(Excerpts from a dataset)
= = = =

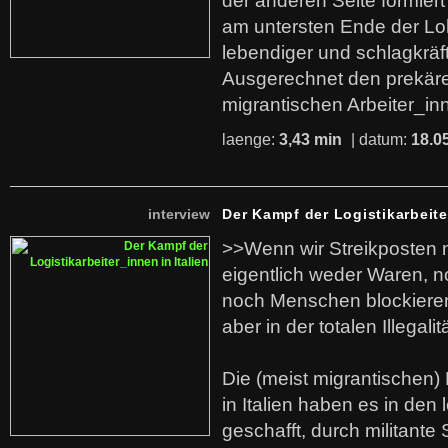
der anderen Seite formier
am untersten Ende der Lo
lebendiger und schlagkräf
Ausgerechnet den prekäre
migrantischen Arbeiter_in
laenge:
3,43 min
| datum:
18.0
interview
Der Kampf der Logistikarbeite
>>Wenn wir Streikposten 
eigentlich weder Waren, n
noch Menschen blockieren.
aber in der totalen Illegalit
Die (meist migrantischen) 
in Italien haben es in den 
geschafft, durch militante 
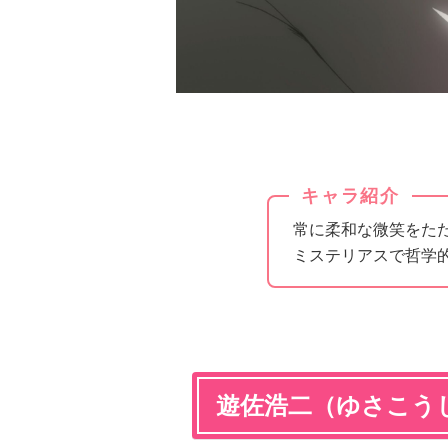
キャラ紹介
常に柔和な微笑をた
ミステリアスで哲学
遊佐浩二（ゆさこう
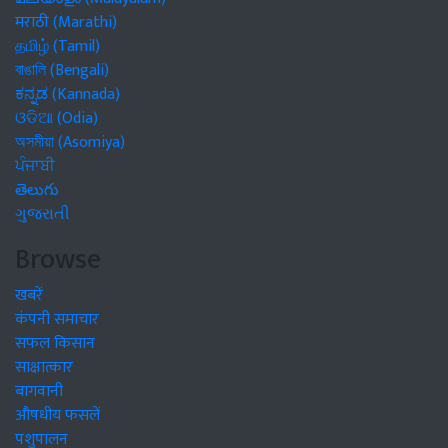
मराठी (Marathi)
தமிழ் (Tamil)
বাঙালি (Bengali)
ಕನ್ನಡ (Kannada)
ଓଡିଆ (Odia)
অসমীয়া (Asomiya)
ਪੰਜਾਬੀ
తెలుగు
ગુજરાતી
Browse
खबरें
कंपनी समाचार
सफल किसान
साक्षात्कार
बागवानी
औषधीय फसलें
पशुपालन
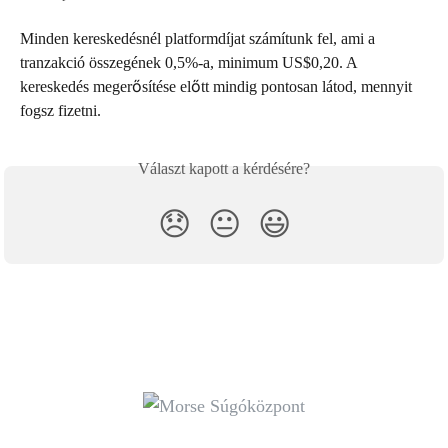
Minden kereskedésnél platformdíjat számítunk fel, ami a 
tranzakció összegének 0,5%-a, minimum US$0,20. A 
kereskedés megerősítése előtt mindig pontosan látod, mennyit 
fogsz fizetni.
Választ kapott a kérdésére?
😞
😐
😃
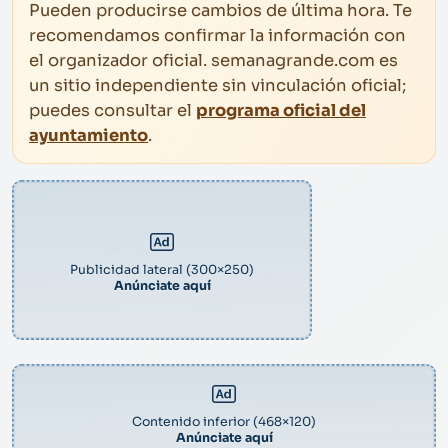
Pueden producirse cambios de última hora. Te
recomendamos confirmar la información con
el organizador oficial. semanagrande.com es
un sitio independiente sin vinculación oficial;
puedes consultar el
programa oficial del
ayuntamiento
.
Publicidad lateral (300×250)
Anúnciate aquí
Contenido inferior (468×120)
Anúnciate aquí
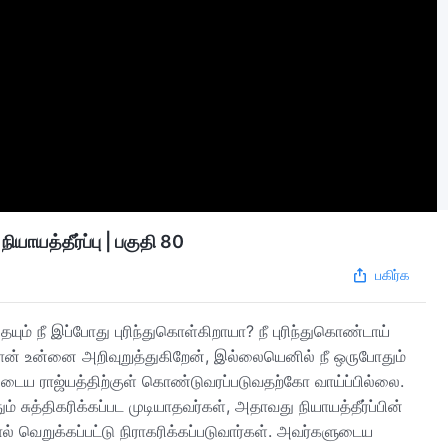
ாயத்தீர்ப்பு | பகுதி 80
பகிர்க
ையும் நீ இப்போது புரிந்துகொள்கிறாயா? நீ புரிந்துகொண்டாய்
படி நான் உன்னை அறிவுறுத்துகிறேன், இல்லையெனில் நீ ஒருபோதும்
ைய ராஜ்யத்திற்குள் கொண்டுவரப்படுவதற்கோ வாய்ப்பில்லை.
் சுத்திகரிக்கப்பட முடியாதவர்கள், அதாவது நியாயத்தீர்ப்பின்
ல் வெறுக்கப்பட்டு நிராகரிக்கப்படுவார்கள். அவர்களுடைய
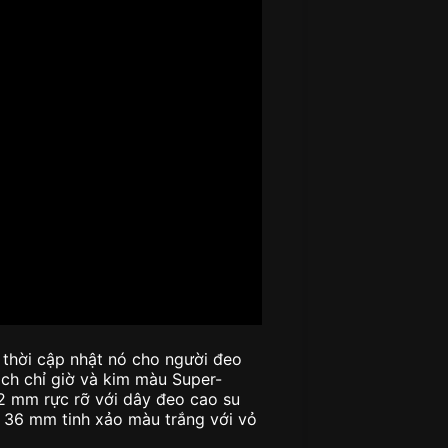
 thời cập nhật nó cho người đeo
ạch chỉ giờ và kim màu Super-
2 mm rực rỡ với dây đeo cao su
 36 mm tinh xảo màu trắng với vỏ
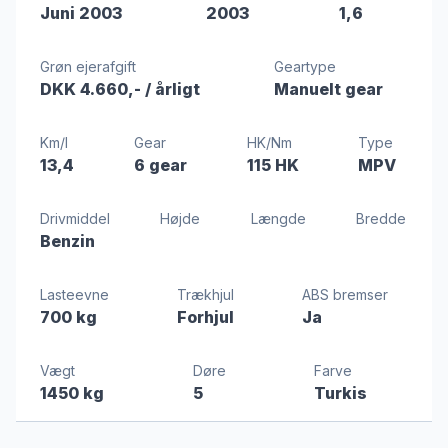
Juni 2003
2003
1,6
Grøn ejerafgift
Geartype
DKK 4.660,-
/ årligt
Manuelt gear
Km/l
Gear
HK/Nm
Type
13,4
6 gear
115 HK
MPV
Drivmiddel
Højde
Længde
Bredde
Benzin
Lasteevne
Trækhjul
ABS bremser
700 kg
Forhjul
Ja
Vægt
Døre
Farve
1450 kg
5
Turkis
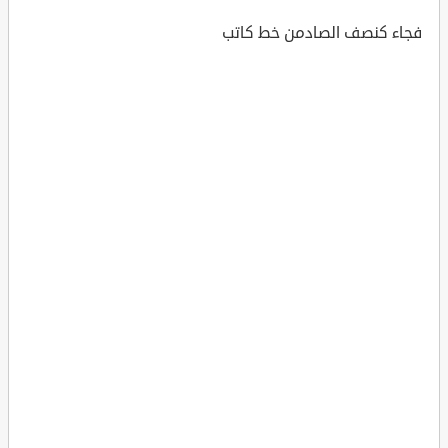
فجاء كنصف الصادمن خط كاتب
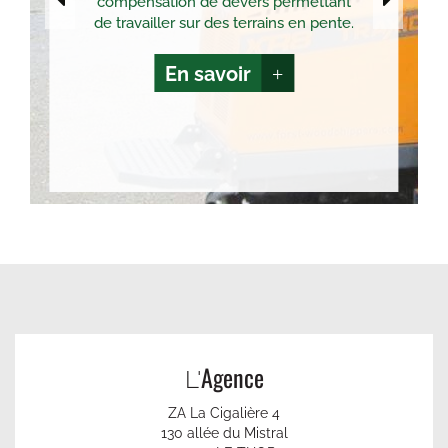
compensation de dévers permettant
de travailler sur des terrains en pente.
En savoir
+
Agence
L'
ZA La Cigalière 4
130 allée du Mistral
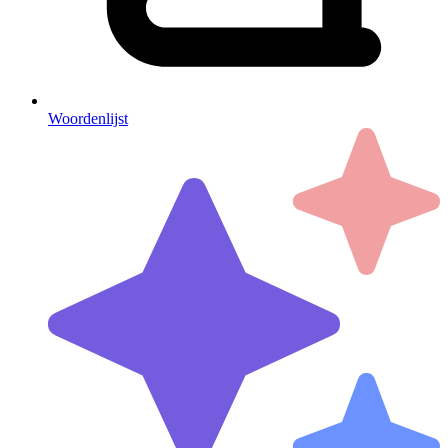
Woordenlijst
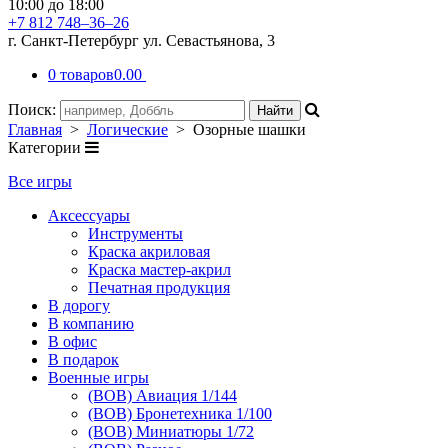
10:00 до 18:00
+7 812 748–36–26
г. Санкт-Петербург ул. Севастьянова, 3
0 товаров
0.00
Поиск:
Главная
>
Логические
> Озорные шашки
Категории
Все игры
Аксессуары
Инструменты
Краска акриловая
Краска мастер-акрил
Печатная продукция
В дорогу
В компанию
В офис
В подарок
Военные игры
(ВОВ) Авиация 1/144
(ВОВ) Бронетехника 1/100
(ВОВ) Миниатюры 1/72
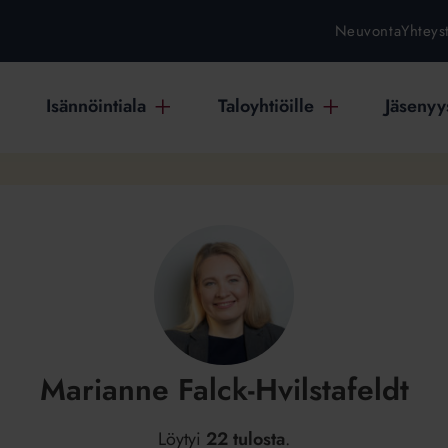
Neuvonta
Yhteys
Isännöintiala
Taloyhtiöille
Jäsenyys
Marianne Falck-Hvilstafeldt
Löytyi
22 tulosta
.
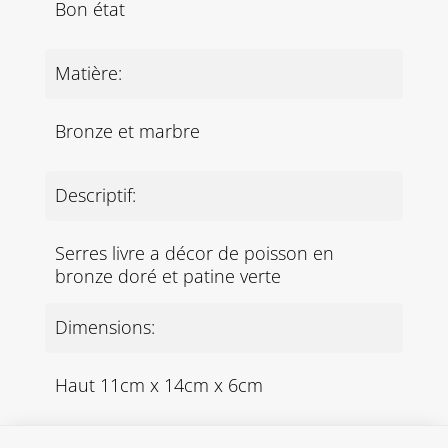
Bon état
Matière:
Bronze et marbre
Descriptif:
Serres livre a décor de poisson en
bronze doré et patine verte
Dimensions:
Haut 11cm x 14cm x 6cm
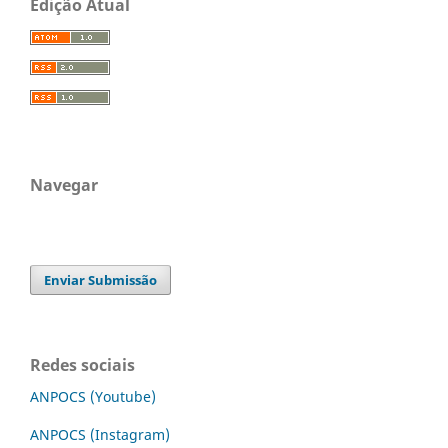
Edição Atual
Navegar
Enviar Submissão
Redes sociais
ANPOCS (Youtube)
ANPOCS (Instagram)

= = = =

#### Exercise
Return all lines from the data that include the string "migrantischen".

#### Result of the task
migrantischen Arbeiter_in
Die (meist migrantischen) 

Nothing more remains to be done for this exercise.